Research Paper Volume 13, Issue 1 pp 1410—1421

Prognostic and clinical significance of modified glasgow prognostic score in pancreatic cancer: a meta-analysis of 4,629 patients

Dongdong Wu1, , Xingmu Wang1, , Ge Shi1, , Honggang Sun1, , Guoxing Ge1, ,

  • 1 Clinical Laboratory Center, Shaoxing People's Hospital, Shaoxing Hospital of Zhejiang University, Shaoxing 312000, Zhejiang, China

Received: July 6, 2020       Accepted: October 5, 2020       Published: January 6, 2021
How to Cite

Copyright: © 2020 Wu et al. This is an open access article distributed under the terms of the Creative Commons Attribution License (CC BY 3.0), which permits unrestricted use, distribution, and reproduction in any medium, provided the original author and source are credited.


In this study, we evaluated the association of modified Glasgow Prognostic Score (mGPS) with prognosis in pancreatic cancer (PC) by performing a meta-analysis.
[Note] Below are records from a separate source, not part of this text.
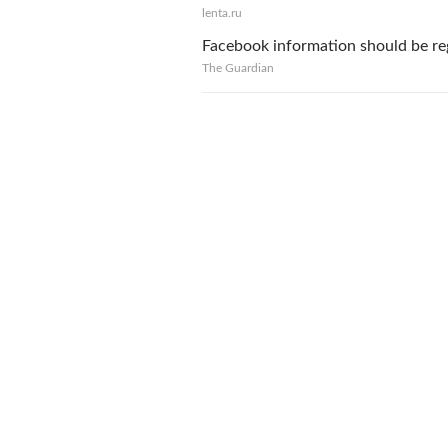
lenta.ru
Facebook information should be re
The Guardian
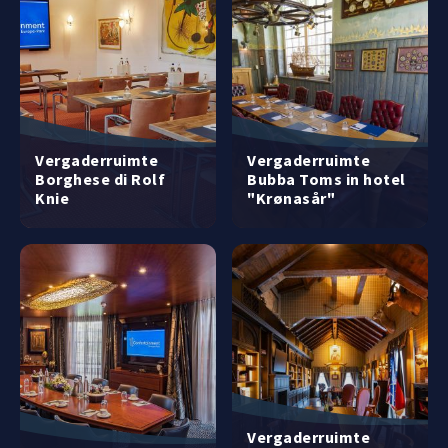
Vergaderruimte
Vergaderruimte
Borghese di Rolf
Bubba Toms in hotel
Knie
"Krønasår"
Vergaderruimte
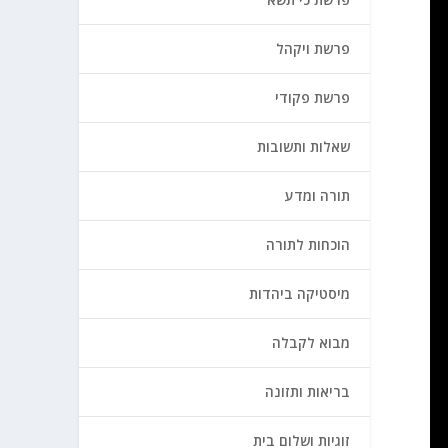
פרשת ויקהל
פרשת פקודי
שאלות ותשובות
תורה ומדע
הוכחות לתורה
מיסטיקה ביהדות
מבוא לקבלה
בריאות ותזונה
זוגיות ושלום בית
Potentially eligible studies were shortlisted by searching PubMed, Embase, Web of Science, Scopus, and the Cochrane Library. A total of 4,629 patients with PC from 25 studies were finally included in this meta-analysis. Meta-analyses were performed using a random-effects model or fixed-effect model according to heterogeneity. We pooled the hazard ratios (HRs) with 95% confidence intervals (CIs) to estimate the association between mGPS and overall survival (OS). The results showed that elevated mGPS correlated with poor OS in patients with PC (HR=1.92, 95% CI=1.60–2.30, p<0.002). In addition, subgroup analysis indicated that increased mGPS remained a significant prognostic factor irrespective of the study design, region, disease status, treatment, survival analysis, cancer type, study center, or the Newcastle-Ottawa Scale (NOS) score (all p<0.05). There was a significant correlation between higher mGPS and male gender (Odds ratio [OR]=1.30, 95% CI=1.01–1.67, p=0.038). Elevated pretreatment mGPS is a marker of poor prognosis in patients with PC. As an easily available and cost-effective inflammatory parameter, mGPS can serve as a promising tool for prognostication in PC.


mGPS: modified Glasgow Prognostic Score; PC: pancreatic cancer; HRs: hazard ratios; CIs: confidence intervals; OS: overall survival; NOS: Newcastle-Ottawa Scale; MSI: microsatellite instability; CRP: C-reactive protein; MeSH: medical subject heading; UVA: univariate analysis; MVA: multivariate analysis; TNM: Tumor Node Metastasis; REM: random-effects model; FEM: fixed-effects model; PDAC: pancreatic ductal adenocarcinoma; OR: odds ratio.